From silhoutte's score above we decided value of n_clusters as 3

In [None]:
k = 3
kmeans = KMeans(n_clusters=k)
kmeans.fit(wine_std)

In [None]:
labels = kmeans.labels_
wine_std["cluster"]=labels

In [None]:
for i in range(k):
    # select only data observations with cluster label == i
    ds = wine_std[wine_std["cluster"]==i].as_matrix()
    # plot the data observations
    plt.plot(ds[:,0],ds[:,1],'o')

plt.show()

We can decide number of cluster using SSW as well as mentioned in the theoretical discussion. SSW is named `inertia_` as kmeans function's attribute.

In [None]:
kmeans.inertia_

Lets look at inertia/SSW values for many Ks , see if our conclusions match with results obtained from silhoutte score.

In [None]:
Ks=np.linspace(2,15,14)

In [None]:
Ks

In [None]:
ssw=[]
for k in Ks:
    kmeans=KMeans(n_clusters=int(k))
    kmeans.fit(wine_std)
    ssw.append(kmeans.inertia_)
plt.plot(Ks,ssw)

You can see here the clear elbow point at k=3.

We can try hierarchical clustering as well, it gives most efficient clusters but at much more computational cost. Lets see if results from it are very different from K-means.

In [None]:
from sklearn.cluster import AgglomerativeClustering

In [None]:
for n_clusters in range(2,10):
    cluster_model = AgglomerativeClustering(n_clusters=n_clusters, affinity='euclidean',linkage='ward')
    cluster_labels = cluster_model.fit_predict(X)
    silhouette_avg = silhouette_score(X,cluster_labels,metric='euclidean')
    print("For n_clusters =", n_clusters, 
          "The average silhouette_score is:", silhouette_avg)


We have agreement on number of clusters.
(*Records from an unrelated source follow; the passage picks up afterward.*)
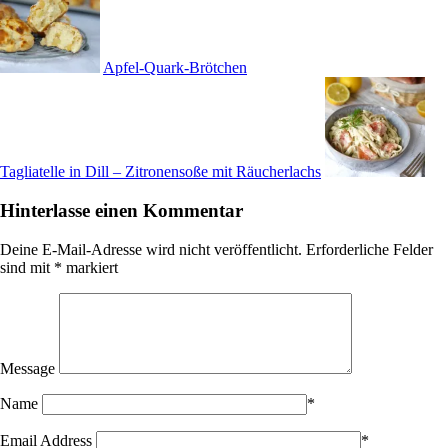
Apfel-Quark-Brötchen
Tagliatelle in Dill – Zitronensoße mit Räucherlachs
Hinterlasse einen Kommentar
Deine E-Mail-Adresse wird nicht veröffentlicht.
Erforderliche Felder
sind mit
*
markiert
Message
Name
*
Email Address
*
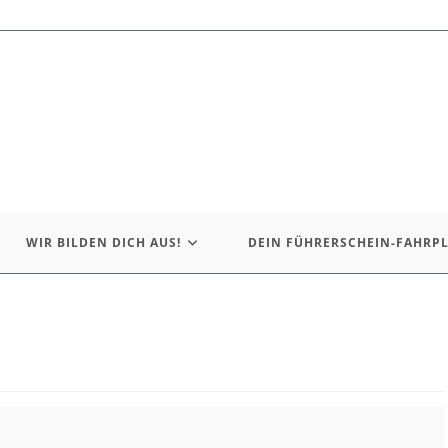
WIR BILDEN DICH AUS!
DEIN FÜHRERSCHEIN-FAHRP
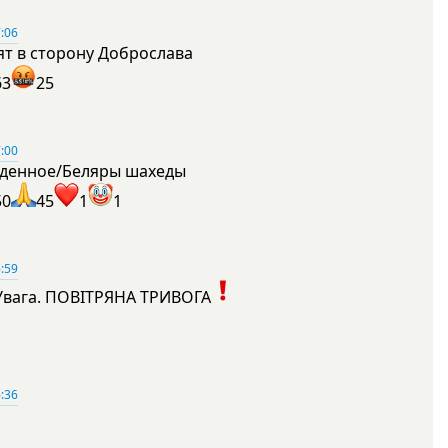
:06
ят в сторону Доброслава
63
25
:00
денное/Беляры шахеды
50
45
1
1
:59
Увага. ПОВІТРЯНА ТРИВОГА
1
:36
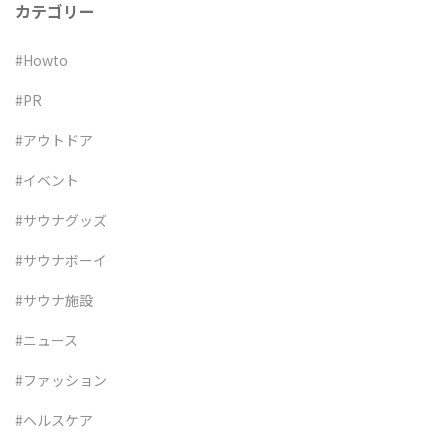
カテゴリー
#Howto
#PR
#アウトドア
#イベント
#サウナグッズ
#サウナボーイ
#サウナ施設
#ニュース
#ファッション
#ヘルスケア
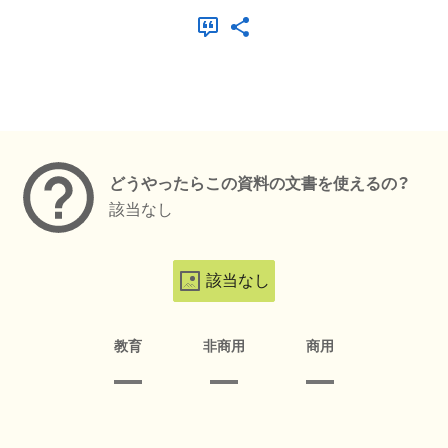
メタデータ
どうやったらこの資料の文書を使えるの？
該当なし
該当なし
教育
非商用
商用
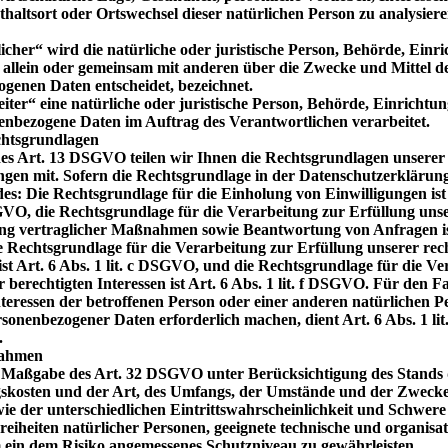
thaltsort oder Ortswechsel dieser natürlichen Person zu analysier
icher“ wird die natürliche oder juristische Person, Behörde, Einr
ie allein oder gemeinsam mit anderen über die Zwecke und Mittel 
genen Daten entscheidet, bezeichnet.
iter“ eine natürliche oder juristische Person, Behörde, Einrichtu
onenbezogene Daten im Auftrag des Verantwortlichen verarbeitet.
htsgrundlagen
s Art. 13 DSGVO teilen wir Ihnen die Rechtsgrundlagen unserer
gen mit. Sofern die Rechtsgrundlage in der Datenschutzerklärun
des: Die Rechtsgrundlage für die Einholung von Einwilligungen ist A
VO, die Rechtsgrundlage für die Verarbeitung zur Erfüllung uns
g vertraglicher Maßnahmen sowie Beantwortung von Anfragen ist
e Rechtsgrundlage für die Verarbeitung zur Erfüllung unserer rec
ist Art. 6 Abs. 1 lit. c DSGVO, und die Rechtsgrundlage für die Ve
erechtigten Interessen ist Art. 6 Abs. 1 lit. f DSGVO. Für den Fal
nteressen der betroffenen Person oder einer anderen natürlichen P
sonenbezogener Daten erforderlich machen, dient Art. 6 Abs. 1 li
.
nahmen
h Maßgabe des Art. 32 DSGVO unter Berücksichtigung des Stands 
skosten und der Art, des Umfangs, der Umstände und der Zwecke
ie der unterschiedlichen Eintrittswahrscheinlichkeit und Schwere 
reiheiten natürlicher Personen, geeignete technische und organisat
in dem Risiko angemessenes Schutzniveau zu gewährleisten.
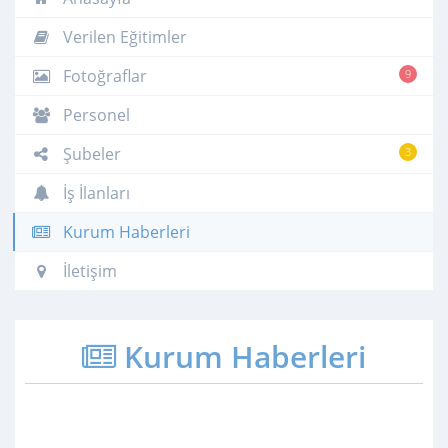
Verilen Eğitimler
Fotoğraflar
9
Personel
Şubeler
3
İş İlanları
Kurum Haberleri
İletişim
Kurum Haberleri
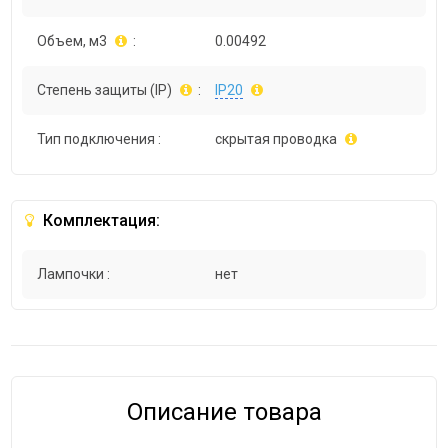
Объем, м3
:
0.00492
Степень защиты (IP)
:
IP20
Тип подключения :
скрытая проводка
Комплектация:
Лампочки :
нет
Описание товара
Lets see how the end results differ

In [None]:
s = 3
hclust = AgglomerativeClustering(n_clusters=s, affinity='euclidean',linkage='ward')
hclust.fit(wine_std)

In [None]:
labels = hclust.fit_predict(X)
wine_std["cluster"]=labels

In [None]:
for i in range(s):
    # select only data observations with cluster label == i
    hc = wine_std[wine_std["cluster"]==i].as_matrix()
    # plot the data observations
    plt.plot(hc[:,0],hc[:,1],'o')

plt.show()

We can see that kmeans did an excellent job and we did not really need to get into hierarchical clustering to get the best results.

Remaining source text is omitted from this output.